Details shared on Albany demolition plan
Map from Albany official points out 100 possible buildings that could fall
Published on 05/16/2012 by the Times Union written by JORDAN CARLEO-EVANGELIST, Staff writer
ALBANY — The city's planning and code enforcement chiefs Wednesday shared with council members a map of about a 100 buildings that could be candidates for demolition if the Common Council approves Mayor Jerry Jennings' request to borrow $2 million for neighborhood revitalization.
Only a fraction of that number would actually come down, but Planning Commissioner Michael Yevoli offered the map in hopes of softening opposition to the bond from lawmakers who balked at supporting it last week because they said it did not provide enough detail on how the money would be spent.
City Treasurer Kathy Sheehan later backed that decision, and the Historic Albany Foundation, the city's most influential preservation group, went even further, likening the proposal to a "demolition slush fund."
That accusation enraged Yevoli, who fired back that Historic Albany's remarks were out of line and showed the group's true colors as a special-interest group acting "contrary to the needs of the city of Albany" while "really shortchanging its neighborhoods."
In total, about $1.4 million would be spent on building stabilization and demolition, mostly in Arbor Hill, West Hill and the South End with an emphasis on areas where the city believes razing buildings will improve the chances of future in investment.

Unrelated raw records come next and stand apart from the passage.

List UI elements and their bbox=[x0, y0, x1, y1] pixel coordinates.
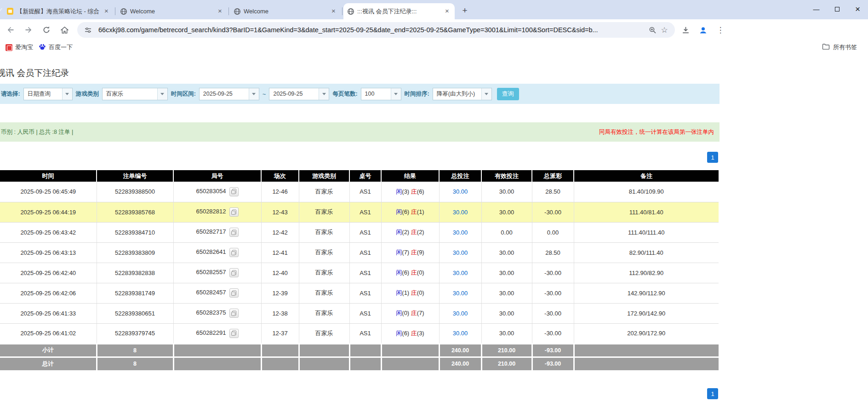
bookmark-star-icon[interactable]: ☆ bbox=[658, 24, 670, 36]
game-type-select[interactable]: 百家乐 bbox=[102, 88, 168, 100]
new-tab-button[interactable]: + bbox=[458, 4, 471, 17]
window-close-button[interactable]: × bbox=[847, 0, 868, 18]
cell-game: 百家乐 bbox=[299, 263, 349, 283]
date-end-select[interactable]: 2025-09-25 bbox=[269, 88, 329, 100]
site-info-icon[interactable] bbox=[82, 24, 94, 36]
bookmark-item-baidu[interactable]: 百度一下 bbox=[39, 43, 73, 52]
total-bet-link[interactable]: 30.00 bbox=[453, 188, 468, 195]
footer-valid-bet: 210.00 bbox=[481, 357, 532, 370]
round-detail-icon[interactable] bbox=[229, 329, 239, 338]
round-detail-icon[interactable] bbox=[229, 288, 239, 298]
result-player: 闲 bbox=[396, 310, 402, 316]
total-bet-link[interactable]: 30.00 bbox=[453, 330, 468, 337]
column-header: 时间 bbox=[0, 170, 97, 182]
home-button[interactable] bbox=[57, 23, 72, 37]
cell-bet-id: 522839383809 bbox=[97, 242, 173, 263]
round-id: 650282457 bbox=[196, 289, 226, 296]
forward-button[interactable] bbox=[21, 23, 36, 37]
profile-avatar-icon[interactable] bbox=[696, 23, 710, 37]
cell-bet-id: 522839385768 bbox=[97, 202, 173, 222]
tab-welcome-1[interactable]: Welcome × bbox=[116, 3, 228, 19]
total-bet-link[interactable]: 30.00 bbox=[453, 209, 468, 216]
pagination-bottom[interactable]: 1 bbox=[707, 388, 718, 399]
range-tilde: ~ bbox=[263, 91, 266, 98]
cell-game: 百家乐 bbox=[299, 283, 349, 303]
all-bookmarks-button[interactable]: 所有书签 bbox=[822, 43, 857, 52]
round-detail-icon[interactable] bbox=[229, 248, 239, 257]
window-minimize-button[interactable]: — bbox=[806, 0, 827, 18]
window-maximize-button[interactable] bbox=[827, 0, 847, 18]
downloads-icon[interactable] bbox=[679, 23, 692, 37]
tab-welcome-2[interactable]: Welcome × bbox=[230, 3, 341, 19]
cell-note: 111.40/111.40 bbox=[574, 222, 719, 242]
chevron-down-icon[interactable] bbox=[481, 88, 491, 100]
url-bar[interactable]: 66cxkj98.com/game/betrecord_search/kind3… bbox=[77, 22, 675, 38]
total-bet-link[interactable]: 30.00 bbox=[453, 249, 468, 256]
cell-time: 2025-09-25 06:42:06 bbox=[0, 283, 97, 303]
globe-favicon-icon bbox=[234, 8, 241, 15]
tab-close-icon[interactable]: × bbox=[443, 7, 451, 15]
chevron-down-icon[interactable] bbox=[319, 88, 329, 100]
round-detail-icon[interactable] bbox=[229, 228, 239, 237]
table-row: 2025-09-25 06:41:02522839379745650282291… bbox=[0, 323, 719, 344]
reload-button[interactable] bbox=[39, 23, 54, 37]
cell-payout: -30.00 bbox=[532, 303, 574, 323]
total-bet-link[interactable]: 30.00 bbox=[453, 270, 468, 276]
cell-result: 闲(7) 庄(9) bbox=[381, 242, 439, 263]
date-start-select[interactable]: 2025-09-25 bbox=[199, 88, 259, 100]
back-button[interactable] bbox=[3, 23, 18, 37]
chevron-down-icon[interactable] bbox=[249, 88, 259, 100]
cell-result: 闲(6) 庄(0) bbox=[381, 263, 439, 283]
result-player: 闲 bbox=[396, 229, 402, 235]
tab-forum[interactable]: 【新提醒】海燕策略论坛 - 综合 × bbox=[3, 3, 114, 19]
table-row: 2025-09-25 06:45:49522839388500650283054… bbox=[0, 182, 719, 202]
time-sort-select[interactable]: 降幂(由大到小) bbox=[433, 88, 492, 100]
table-row: 2025-09-25 06:44:19522839385768650282812… bbox=[0, 202, 719, 222]
bookmark-label: 爱淘宝 bbox=[15, 43, 33, 52]
forum-favicon-icon bbox=[6, 8, 14, 15]
game-type-value: 百家乐 bbox=[103, 88, 157, 100]
per-page-select[interactable]: 100 bbox=[361, 88, 401, 100]
pagination-top[interactable]: 1 bbox=[707, 152, 718, 163]
round-detail-icon[interactable] bbox=[229, 207, 239, 217]
result-player: 闲 bbox=[396, 289, 402, 296]
query-type-select[interactable]: 日期查询 bbox=[23, 88, 73, 100]
chevron-down-icon[interactable] bbox=[62, 88, 72, 100]
round-id: 650283054 bbox=[196, 188, 226, 195]
search-button[interactable]: 查询 bbox=[497, 88, 519, 100]
cell-game: 百家乐 bbox=[299, 222, 349, 242]
result-banker: 庄 bbox=[411, 208, 417, 215]
round-detail-icon[interactable] bbox=[229, 309, 239, 318]
cell-table: AS1 bbox=[349, 242, 381, 263]
column-header: 总投注 bbox=[439, 170, 481, 182]
total-bet-link[interactable]: 30.00 bbox=[453, 290, 468, 297]
tab-close-icon[interactable]: × bbox=[216, 7, 224, 15]
cell-total-bet: 30.00 bbox=[439, 242, 481, 263]
chevron-down-icon[interactable] bbox=[391, 88, 401, 100]
menu-kebab-icon[interactable]: ⋮ bbox=[714, 23, 727, 37]
url-text[interactable]: 66cxkj98.com/game/betrecord_search/kind3… bbox=[98, 26, 646, 34]
cell-note: 142.90/112.90 bbox=[574, 283, 719, 303]
folder-icon bbox=[822, 43, 830, 52]
chevron-down-icon[interactable] bbox=[157, 88, 167, 100]
cell-table: AS1 bbox=[349, 303, 381, 323]
per-page-value: 100 bbox=[361, 88, 391, 100]
bookmark-item-taobao[interactable]: 爱淘宝 bbox=[6, 43, 33, 52]
total-bet-link[interactable]: 30.00 bbox=[453, 310, 468, 317]
cell-valid-bet: 30.00 bbox=[481, 323, 532, 344]
cell-result: 闲(6) 庄(3) bbox=[381, 323, 439, 344]
zoom-icon[interactable] bbox=[646, 24, 658, 36]
cell-payout: -30.00 bbox=[532, 283, 574, 303]
info-bar: 币别 : 人民币 | 总共 :8 注单 | 同局有效投注，统一计算在该局第一张注… bbox=[0, 122, 720, 142]
round-detail-icon[interactable] bbox=[229, 268, 239, 277]
tab-close-icon[interactable]: × bbox=[103, 7, 110, 15]
tab-bet-record-active[interactable]: :::视讯 会员下注纪录::: × bbox=[343, 3, 455, 19]
cell-payout: 0.00 bbox=[532, 222, 574, 242]
footer-payout: -93.00 bbox=[532, 357, 574, 370]
column-header: 桌号 bbox=[349, 170, 381, 182]
tab-close-icon[interactable]: × bbox=[330, 7, 337, 15]
table-row: 2025-09-25 06:43:42522839384710650282717… bbox=[0, 222, 719, 242]
cell-valid-bet: 30.00 bbox=[481, 242, 532, 263]
total-bet-link[interactable]: 30.00 bbox=[453, 229, 468, 236]
round-detail-icon[interactable] bbox=[229, 187, 239, 196]
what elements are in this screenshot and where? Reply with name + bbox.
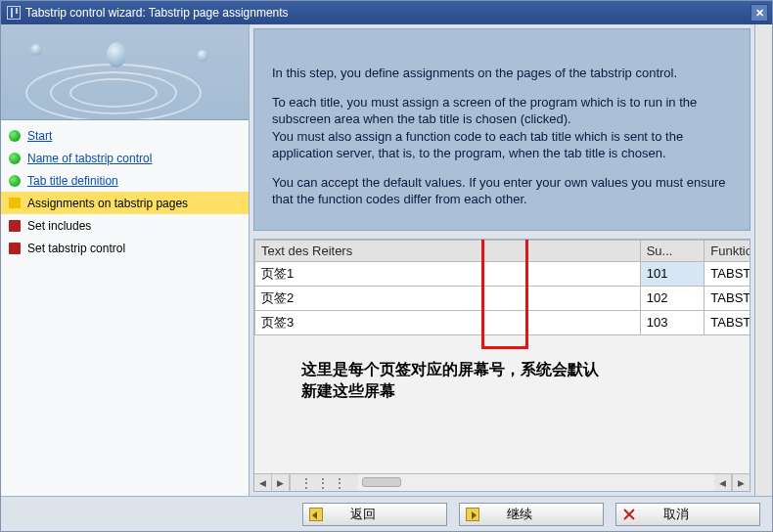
table-header-row: Text des Reiters Su... Funktionscode: [255, 240, 751, 261]
close-button[interactable]: ✕: [750, 4, 768, 22]
table-row: 页签1 101 TABSTRIP1_FC1: [255, 261, 751, 286]
step-start[interactable]: Start: [1, 124, 249, 147]
continue-button[interactable]: 继续: [459, 503, 604, 526]
cell-fc[interactable]: TABSTRIP1_FC2: [705, 286, 750, 310]
cell-text[interactable]: 页签2: [255, 286, 641, 310]
step-name[interactable]: Name of tabstrip control: [1, 147, 249, 169]
scroll-left2-icon[interactable]: ◀: [714, 474, 732, 491]
scroll-thumb[interactable]: [362, 477, 401, 487]
instruction-p3: You can accept the default values. If yo…: [272, 174, 732, 208]
col-su-header[interactable]: Su...: [640, 240, 705, 261]
check-icon: [9, 130, 21, 142]
table-area: Text des Reiters Su... Funktionscode 页签1…: [253, 239, 750, 492]
footer: 返回 继续 取消: [1, 496, 772, 531]
cancel-button[interactable]: 取消: [615, 503, 760, 526]
cell-su[interactable]: 103: [640, 310, 705, 334]
scroll-right-icon[interactable]: ▶: [272, 474, 290, 491]
pending-icon: [9, 220, 21, 232]
table-wrap: Text des Reiters Su... Funktionscode 页签1…: [254, 240, 750, 473]
table-row: 页签2 102 TABSTRIP1_FC2: [255, 286, 751, 310]
col-fc-header[interactable]: Funktionscode: [705, 240, 750, 261]
cell-su[interactable]: 102: [640, 286, 705, 310]
cell-fc[interactable]: TABSTRIP1_FC3: [705, 310, 750, 334]
next-icon: [466, 508, 479, 521]
app-icon: [7, 6, 21, 20]
cell-fc[interactable]: TABSTRIP1_FC1: [705, 261, 750, 286]
step-set-includes: Set includes: [1, 214, 249, 237]
table-row: 页签3 103 TABSTRIP1_FC3: [255, 310, 751, 334]
back-button[interactable]: 返回: [302, 503, 447, 526]
vertical-scrollbar[interactable]: [754, 24, 772, 496]
step-tab-title[interactable]: Tab title definition: [1, 169, 249, 192]
main-panel: In this step, you define assignments on …: [250, 24, 754, 496]
wizard-window: Tabstrip control wizard: Tabstrip page a…: [0, 0, 773, 532]
step-list: Start Name of tabstrip control Tab title…: [1, 120, 249, 496]
col-text-header[interactable]: Text des Reiters: [255, 240, 641, 261]
pending-icon: [9, 243, 21, 254]
content-area: Start Name of tabstrip control Tab title…: [1, 24, 772, 496]
cell-text[interactable]: 页签1: [255, 261, 641, 286]
assignments-table: Text des Reiters Su... Funktionscode 页签1…: [254, 240, 750, 335]
instruction-p2: To each title, you must assign a screen …: [272, 94, 732, 162]
check-icon: [9, 175, 21, 187]
scroll-track[interactable]: [358, 474, 714, 491]
scroll-handle[interactable]: ⋮⋮⋮: [290, 474, 358, 491]
scroll-right2-icon[interactable]: ▶: [732, 474, 750, 491]
cell-text[interactable]: 页签3: [255, 310, 641, 334]
annotation-text: 这里是每个页签对应的屏幕号，系统会默认 新建这些屏幕: [301, 359, 599, 403]
cell-su[interactable]: 101: [640, 261, 705, 286]
window-title: Tabstrip control wizard: Tabstrip page a…: [25, 6, 750, 20]
scroll-left-icon[interactable]: ◀: [254, 474, 272, 491]
instructions-panel: In this step, you define assignments on …: [253, 28, 750, 231]
instruction-p1: In this step, you define assignments on …: [272, 65, 732, 82]
sidebar-banner: [1, 24, 249, 120]
step-set-tabstrip: Set tabstrip control: [1, 237, 249, 259]
titlebar: Tabstrip control wizard: Tabstrip page a…: [1, 1, 772, 24]
back-icon: [309, 508, 323, 521]
step-assignments[interactable]: Assignments on tabstrip pages: [1, 192, 249, 214]
sidebar: Start Name of tabstrip control Tab title…: [1, 24, 250, 496]
check-icon: [9, 153, 21, 164]
warning-icon: [9, 198, 21, 208]
horizontal-scrollbar[interactable]: ◀ ▶ ⋮⋮⋮ ◀ ▶: [254, 473, 750, 491]
cancel-icon: [622, 508, 636, 521]
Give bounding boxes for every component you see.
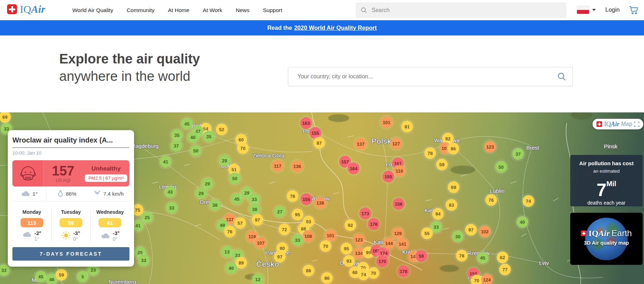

"We've agreed that you need more information for a bonding of this magnitude," Yevoli acknowledged Wednesday night as council members caucused to discuss Monday evening's agenda. But he added that his office could not provide lawmakers with an exact list, as at least one had demanded, because some of those buildings have yet to be fully evaluated and others may remain in the hands of private property owners eager to hike up the price if they knew of the city were interested.
"I don't want to give anybody any tip-offs that we're going to do this," he said.
Some properties could be acquired through a separate strategic acquisition fund overseen by the city's neighborhood revitalization arm, the Albany Community Development agency, and then either demolished or stabilized using the bond's proceeds, Yevoli said.
Still other vacant buildings on private property could be identified as public safety hazards and demolished on an emergency basis.
It was unclear whether Yevoli had succeeded in winning support. Bonding ordinances require a super-majority of 10 votes to pass and have become friction points between the council and Jennings' administration in recent years.
Councilman Dominick Calsolaro, the plan's most vocal critic on the council, said he did not yet know whether he would vote for it.
Susan Holland, Historic Albany's executive director, said she saw little improvement in the plan despite Yevoli's pledge to closely track and report how the money is spent as well as how much is recouped through insurance and other avenues.
Holland pointed to the city's demolition of seven buildings this weekend after a fire tore through Sheridan Hollow as evidence of the group's concerns that the city will act unilaterally with no real oversight. Two of the razed buildings were not damaged by the fire.
"I don't see the public input," Holland said. "All of those buildings did not need to come down."
But Councilman Ron Bailey, who represents parts of Arbor Hill and West Hill, said residents of those neighborhoods most afflicted with blighted blocks are eager to see action.
"In my area, people are asking, 'What can we do about these abandoned buildings?'" he said.